These guidelines expand on the Initial
Draft Guidelines of May 3, 2015. Questions concerning
the Total Recall Track may be directed to, and will be answered
in, the Total
Recall Discussion Group.
The At-Home task will be divided into three "tests" (as defined in the guidelines) named athome1, athome2, and athome3. Each of the At-Home tests has ten topics and a single dataset, for a total of 30 topics. The datasets for the tests, respectively, contain 290,000 documents, 450,000 documents, and 900,000 documents.
Participants may conduct one or more full experiments, each of
which consists of three runs -- one for each of athome1, athome2,
and athome3 tests. Alternatively, groups with limited
resources may conduct limited experiments, each consisting of a
single run of athome1 test.
Access to the At-Home datasets, topics, and relevance assessments will be through the Assessment Server, which has been available, and will continue to be available throughout the At-Home task.
NOTE: the Assessment Server will be down on Sunday, June 28, in order to configure it with the At-Home tests.
Each participant may conduct up to six automatic full or limited
experiments, with each experiment applying a particular fully
automated method to test athome1, and, in the case of a full
experiment, also to tests athome2 and athome3. Participants should
use a meaningful name (of their own choice) for each experiment,
and enter that name as the "RUNNAME" in the Baseline
Model Implementation ("BMI") configuration file, or as the
":alias" parameter in the API, or as "Run
Alias" when using the manual Web interface.
NOTE: once an athome test run is created, its results will become part of the official TREC record. It is not possible to start over or to expunge a run.
Automatic experiments may interact with the assessment server either directly using its API, or using the code provided in the BMI.
Participants must certify that, for each automatic experiment:
In other words, automatic experiments must use software that, without human intervention, downloads the dataset and conducts the task end to end.

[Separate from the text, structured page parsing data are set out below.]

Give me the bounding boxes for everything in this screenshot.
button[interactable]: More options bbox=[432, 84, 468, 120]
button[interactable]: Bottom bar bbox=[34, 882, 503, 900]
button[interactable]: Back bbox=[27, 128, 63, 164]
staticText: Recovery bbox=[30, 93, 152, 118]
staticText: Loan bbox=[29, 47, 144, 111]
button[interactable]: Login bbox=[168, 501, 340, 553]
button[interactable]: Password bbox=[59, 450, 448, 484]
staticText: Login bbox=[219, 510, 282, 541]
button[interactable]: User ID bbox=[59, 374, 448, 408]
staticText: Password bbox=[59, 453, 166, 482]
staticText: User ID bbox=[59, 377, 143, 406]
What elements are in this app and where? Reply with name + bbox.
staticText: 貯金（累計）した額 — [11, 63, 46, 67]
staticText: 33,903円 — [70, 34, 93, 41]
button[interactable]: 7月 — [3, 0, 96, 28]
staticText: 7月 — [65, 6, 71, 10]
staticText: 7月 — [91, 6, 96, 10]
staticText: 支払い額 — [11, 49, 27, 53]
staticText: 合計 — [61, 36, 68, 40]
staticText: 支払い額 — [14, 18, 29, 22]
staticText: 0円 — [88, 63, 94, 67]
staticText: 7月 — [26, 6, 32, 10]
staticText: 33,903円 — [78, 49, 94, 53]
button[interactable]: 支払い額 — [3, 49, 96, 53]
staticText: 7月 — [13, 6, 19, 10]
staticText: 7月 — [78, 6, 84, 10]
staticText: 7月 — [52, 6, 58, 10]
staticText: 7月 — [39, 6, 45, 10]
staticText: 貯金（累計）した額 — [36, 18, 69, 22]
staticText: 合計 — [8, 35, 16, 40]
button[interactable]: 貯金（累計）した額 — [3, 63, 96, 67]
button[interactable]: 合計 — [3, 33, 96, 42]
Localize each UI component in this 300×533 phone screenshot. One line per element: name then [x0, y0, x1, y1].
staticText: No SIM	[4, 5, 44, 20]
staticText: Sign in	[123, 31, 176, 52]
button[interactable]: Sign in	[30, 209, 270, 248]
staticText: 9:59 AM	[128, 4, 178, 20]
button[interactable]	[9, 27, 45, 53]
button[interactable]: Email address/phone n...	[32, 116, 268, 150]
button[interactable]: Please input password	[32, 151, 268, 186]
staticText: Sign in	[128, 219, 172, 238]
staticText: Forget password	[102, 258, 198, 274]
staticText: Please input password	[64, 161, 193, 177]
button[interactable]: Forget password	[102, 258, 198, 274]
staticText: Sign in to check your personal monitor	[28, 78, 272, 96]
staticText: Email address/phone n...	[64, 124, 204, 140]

Each group may conduct one Manual At-Home experiment (whether or not they also conduct Automatic At-Home experiments). Participants conducting both manual and automatic experiments must ensure that the software to conduct their automatic experiments is frozen prior to creating any manual run.
Participants are required to track the nature and quantity of manual effort, and to submit this information before the end of the At-Home phase.
The coordinators envision that manual participants may engage in some or all of the following activities:
Participants are asked to report the general nature of these activities, to estimate the number of hours spent, on average, per topic, and to report the number of documents reviewed, per topic.
NOTE: manual participants, whether or not they manually review documents, may still avail themselves of assessments through the assessment server, using the TREC-supplied "Manual" interface, or using the API or BMI.
Each participant will be assigned an extended Group ID, which must be activated in order to conduct At-Home experiments. The GroupID will have the form GGG.XXXX where GGG is the GroupID used for practice, and XXXX is a randomly generated suffix.
To gain access to athome1, participants must sign the "TREC Total Recall Usage Agreement" and return a pdf of the signed agreement to the TREC Total Recall coordinators.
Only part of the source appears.